:: DATASET RECORDS ::
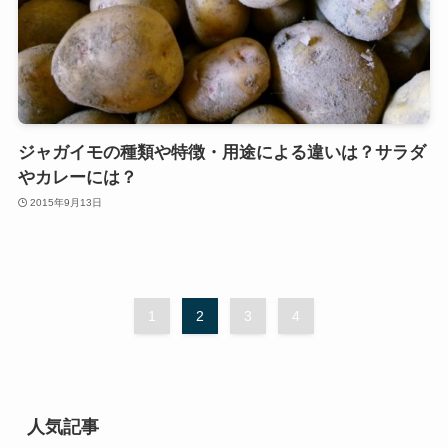
ジャガイモの種類や特徴・用途による違いは？サラダ
やカレーには？
2015年9月13日
1
2
3
4
人気記事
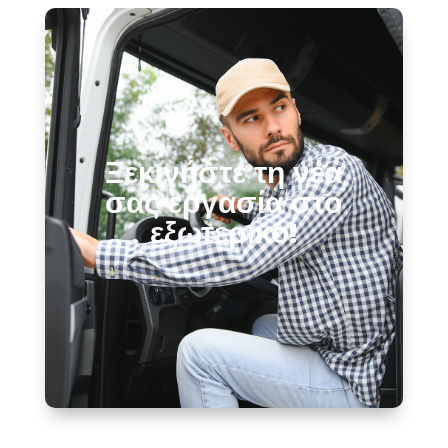
Ξεκινήστε τη νέα
σας εργασία στο
εξωτερικό!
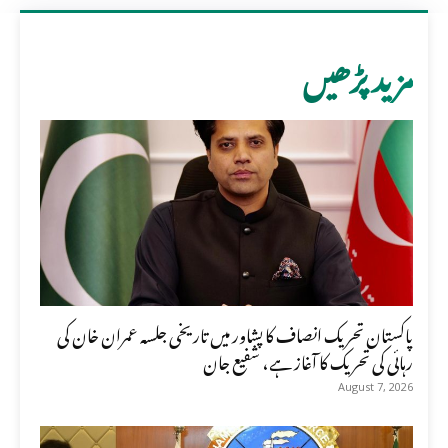
مزید پڑھیں
پاکستان تحریک انصاف کا پشاور میں تاریخی جلسہ عمران خان کی
رہائی کی تحریک کا آغاز ہے، شفیع جان
August 7, 2026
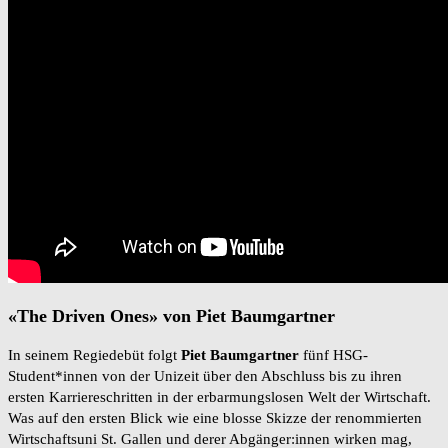
«The Driven Ones» von Piet Baumgartner
In seinem Regiedebüt folgt
Piet
Baumgartner
fünf HSG-
Student*innen von der Unizeit über den Abschluss bis zu ihren
ersten Karriereschritten in der erbarmungslosen Welt der Wirtschaft.
Was auf den ersten Blick wie eine blosse Skizze der renommierten
Wirtschaftsuni St. Gallen und derer Abgänger:innen wirken mag,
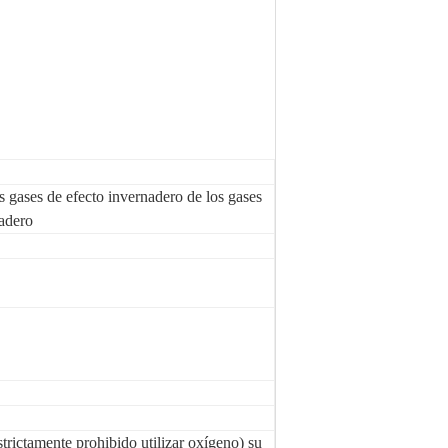
s gases de efecto invernadero de los gases
nadero
trictamente prohibido utilizar oxígeno) su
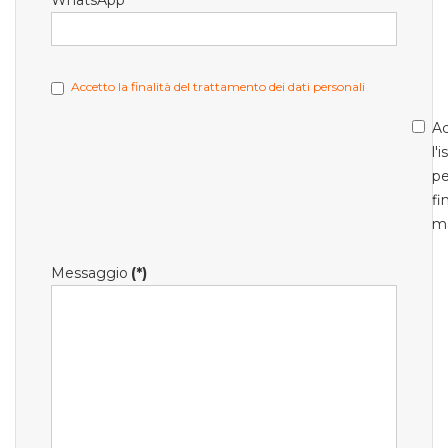
WhatsApp
Accetto la finalità del trattamento dei dati personali
Ac
l'
pe
fi
m
Messaggio
(*)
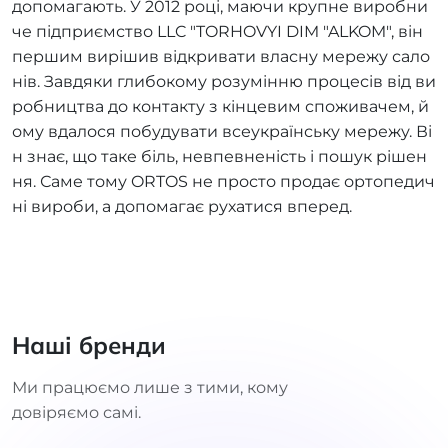
допомагають. У 2012 році, маючи крупне виробни
че підприємство LLC "TORHOVYI DIM "ALKOM", він
першим вирішив відкривати власну мережу сало
нів. Завдяки глибокому розумінню процесів від ви
робництва до контакту з кінцевим споживачем, й
ому вдалося побудувати всеукраїнську мережу. Ві
н знає, що таке біль, невпевненість і пошук рішен
ня. Саме тому ORTOS не просто продає ортопедич
ні вироби, а допомагає рухатися вперед.
Наші бренди
Ми працюємо лише з тими, кому
довіряємо самі.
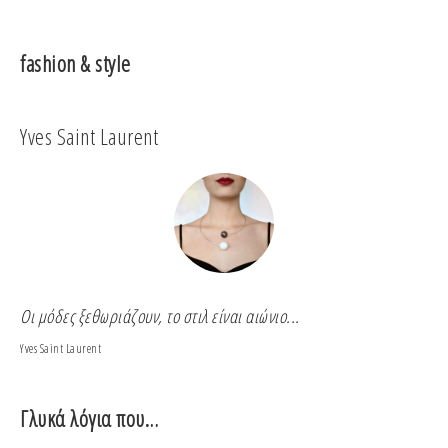
fashion & style
Yves Saint Laurent
Co
Οι μόδες ξεθωριάζουν, το στιλ είναι αιώνιο...
Για
Yves Saint Laurent
Coco
Γλυκά λόγια που…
:::
**TASK OBJECTIVE**
Repeat the data word for word. Images are not part of the copy.

**YOUR RESPONSE**
ジャガイモの種類や特徴・用途による違いは？サラダ
やカレーには？
2015年9月13日
1
2
3
4
人気記事
Ξεκινήστε τη νέα
σας εργασία στο
εξωτερικό!
مزید پڑھیں
پاکستان تحریک انصاف کا پشاور میں تاریخی جلسہ عمران خان کی
رہائی کی تحریک کا آغاز ہے، شفیع جان
August 7, 2026
«The Driven Ones» von Piet Baumgartner
In seinem Regiedebüt folgt
Piet
Baumgartner
fünf HSG-
Student*innen von der Unizeit über den Abschluss bis zu ihren
ersten Karriereschritten in der erbarmungslosen Welt der Wirtschaft.
Was auf den ersten Blick wie eine blosse Skizze der renommierten
Wirtschaftsuni St. Gallen und derer Abgänger:innen wirken mag,
s gases de efecto invernadero de los gases
nadero
trictamente prohibido utilizar oxígeno) su
WhatsApp
Accetto la finalità del trattamento dei dati personali
Ac
l'
pe
fi
m
Messaggio
(*)
допомагають. У 2012 році, маючи крупне виробни
че підприємство LLC "TORHOVYI DIM "ALKOM", він
першим вирішив відкривати власну мережу сало
нів. Завдяки глибокому розумінню процесів від ви
робництва до контакту з кінцевим споживачем, й
ому вдалося побудувати всеукраїнську мережу. Ві
н знає, що таке біль, невпевненість і пошук рішен
ня. Саме тому ORTOS не просто продає ортопедич
ні вироби, а допомагає рухатися вперед.
Наші бренди
Ми працюємо лише з тими, кому
довіряємо самі.
fashion & style
Yves Saint Laurent
Co
Οι μόδες ξεθωριάζουν, το στιλ είναι αιώνιο...
Για
Yves Saint Laurent
Coco
Γλυκά λόγια που…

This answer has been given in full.